BEGIN PROVIDED ENTRIES

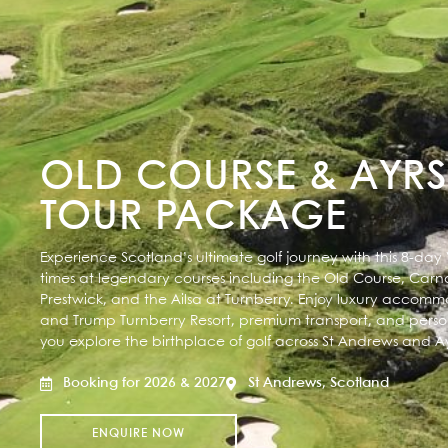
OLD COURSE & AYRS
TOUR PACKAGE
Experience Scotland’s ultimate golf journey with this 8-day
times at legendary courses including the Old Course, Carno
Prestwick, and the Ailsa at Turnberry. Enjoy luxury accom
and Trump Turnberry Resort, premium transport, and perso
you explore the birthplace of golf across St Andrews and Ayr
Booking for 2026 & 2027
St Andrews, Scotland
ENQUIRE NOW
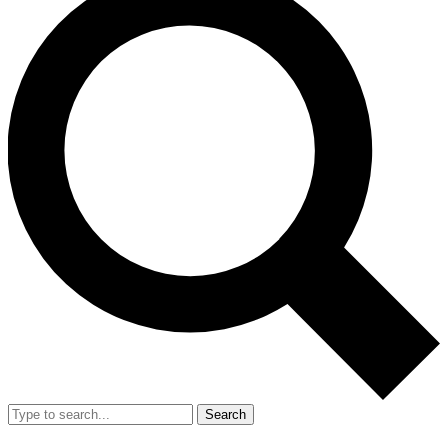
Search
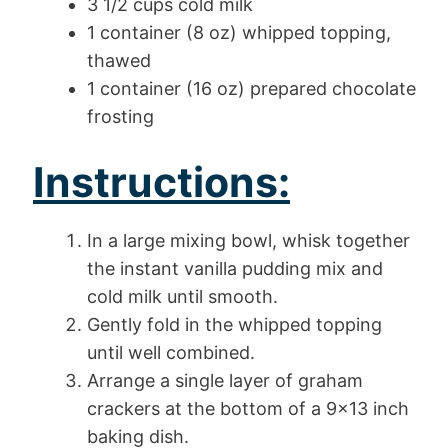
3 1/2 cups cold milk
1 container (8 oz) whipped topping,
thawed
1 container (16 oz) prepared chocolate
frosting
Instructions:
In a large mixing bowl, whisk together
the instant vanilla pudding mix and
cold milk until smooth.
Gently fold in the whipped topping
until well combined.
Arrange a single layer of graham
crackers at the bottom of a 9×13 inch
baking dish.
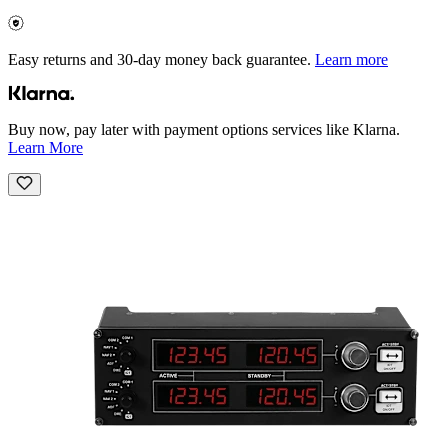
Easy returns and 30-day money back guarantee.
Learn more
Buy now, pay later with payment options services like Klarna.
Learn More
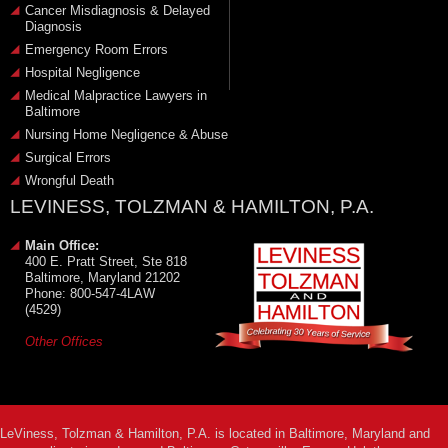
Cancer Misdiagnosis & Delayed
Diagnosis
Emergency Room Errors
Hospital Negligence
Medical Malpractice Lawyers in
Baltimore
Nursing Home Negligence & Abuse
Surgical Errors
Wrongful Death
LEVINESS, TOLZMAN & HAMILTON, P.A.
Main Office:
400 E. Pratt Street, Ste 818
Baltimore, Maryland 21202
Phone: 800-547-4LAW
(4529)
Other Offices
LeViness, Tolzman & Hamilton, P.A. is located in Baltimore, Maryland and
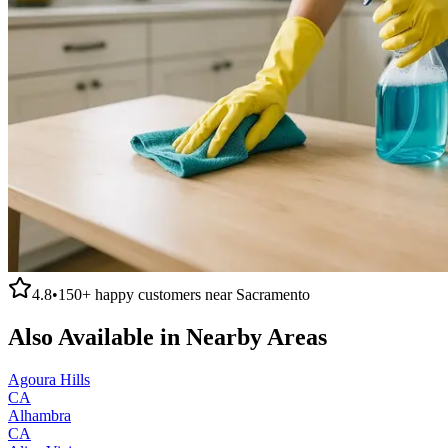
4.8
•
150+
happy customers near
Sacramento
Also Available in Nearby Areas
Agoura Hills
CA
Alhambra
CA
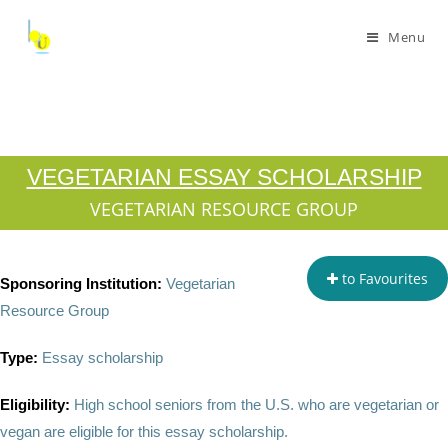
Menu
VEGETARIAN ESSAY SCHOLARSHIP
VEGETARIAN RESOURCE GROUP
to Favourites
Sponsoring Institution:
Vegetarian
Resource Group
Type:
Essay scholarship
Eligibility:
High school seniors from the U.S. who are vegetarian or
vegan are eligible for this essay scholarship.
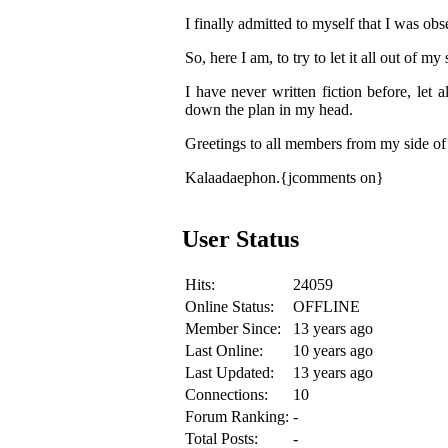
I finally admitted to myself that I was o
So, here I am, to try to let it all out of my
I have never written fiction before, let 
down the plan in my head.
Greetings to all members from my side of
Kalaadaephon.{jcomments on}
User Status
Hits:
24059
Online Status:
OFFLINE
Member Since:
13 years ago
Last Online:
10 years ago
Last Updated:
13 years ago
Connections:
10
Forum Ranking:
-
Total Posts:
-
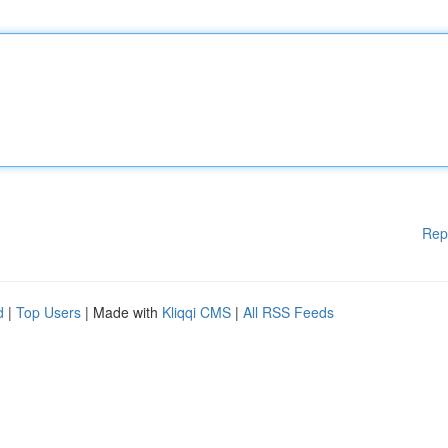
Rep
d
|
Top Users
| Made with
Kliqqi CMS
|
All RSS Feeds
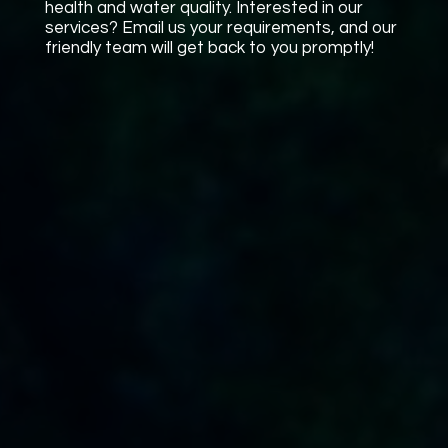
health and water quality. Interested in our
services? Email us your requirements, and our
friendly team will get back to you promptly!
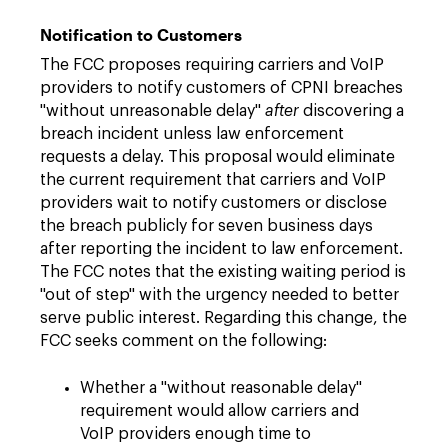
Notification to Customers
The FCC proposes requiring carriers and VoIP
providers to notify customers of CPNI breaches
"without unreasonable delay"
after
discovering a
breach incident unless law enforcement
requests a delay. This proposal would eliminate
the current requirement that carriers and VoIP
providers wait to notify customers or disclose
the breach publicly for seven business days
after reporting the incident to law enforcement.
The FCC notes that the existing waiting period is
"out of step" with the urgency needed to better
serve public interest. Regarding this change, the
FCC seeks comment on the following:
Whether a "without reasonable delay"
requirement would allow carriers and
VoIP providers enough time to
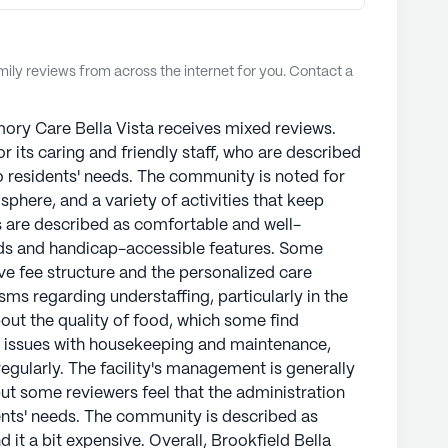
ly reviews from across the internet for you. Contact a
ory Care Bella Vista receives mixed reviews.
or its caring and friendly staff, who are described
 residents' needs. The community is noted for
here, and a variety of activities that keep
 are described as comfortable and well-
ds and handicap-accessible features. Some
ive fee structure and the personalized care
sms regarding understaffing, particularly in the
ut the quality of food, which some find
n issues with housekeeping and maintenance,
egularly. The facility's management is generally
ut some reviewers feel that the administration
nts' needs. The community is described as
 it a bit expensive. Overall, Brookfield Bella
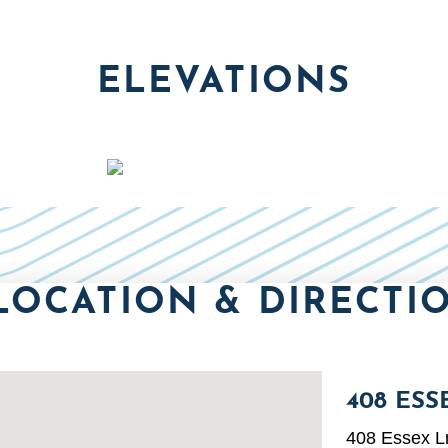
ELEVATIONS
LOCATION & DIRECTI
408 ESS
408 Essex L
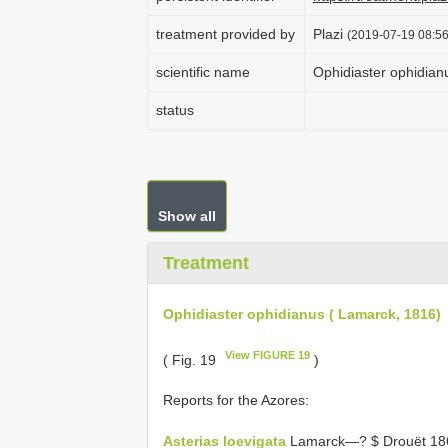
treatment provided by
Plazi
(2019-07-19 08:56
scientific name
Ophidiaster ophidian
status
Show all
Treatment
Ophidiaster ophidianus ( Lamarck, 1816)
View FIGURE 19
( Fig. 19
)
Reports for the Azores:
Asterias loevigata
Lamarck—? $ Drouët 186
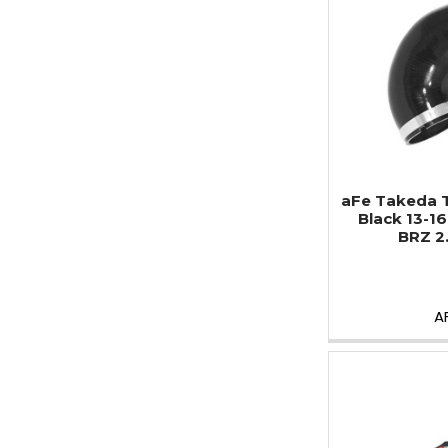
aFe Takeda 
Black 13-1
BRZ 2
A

END PROVIDED ENTRIES

ABOUT THIS EXERCISE
Looking at the records above, work out how many lines hold "container" and write only that number.

RESPONSE TO THE TASK
2